→ **Data provided**:
□ □ □
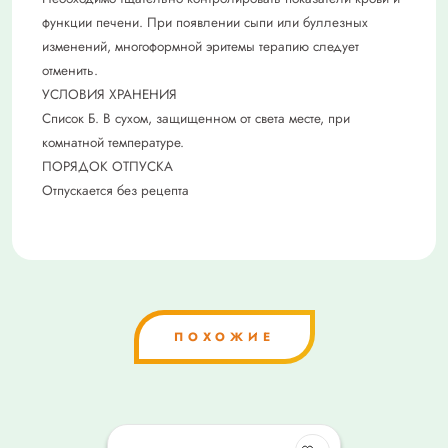
функции печени. При появлении сыпи или буллезных
изменений, многоформной эритемы терапию следует
отменить.
УСЛОВИЯ ХРАНЕНИЯ
Список Б. В сухом, защищенном от света месте, при
комнатной температуре.
ПОРЯДОК ОТПУСКА
Отпускается без рецепта
ПОХОЖИЕ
□ □ □
→ **Problem description**:
Apart from the images, print all the material above exactly as given.

→ **Output of the exercise**:
функции печени. При появлении сыпи или буллезных
изменений, многоформной эритемы терапию следует
отменить.
УСЛОВИЯ ХРАНЕНИЯ
Список Б. В сухом, защищенном от света месте, при
комнатной температуре.
ПОРЯДОК ОТПУСКА
Отпускается без рецепта
ПОХОЖИЕ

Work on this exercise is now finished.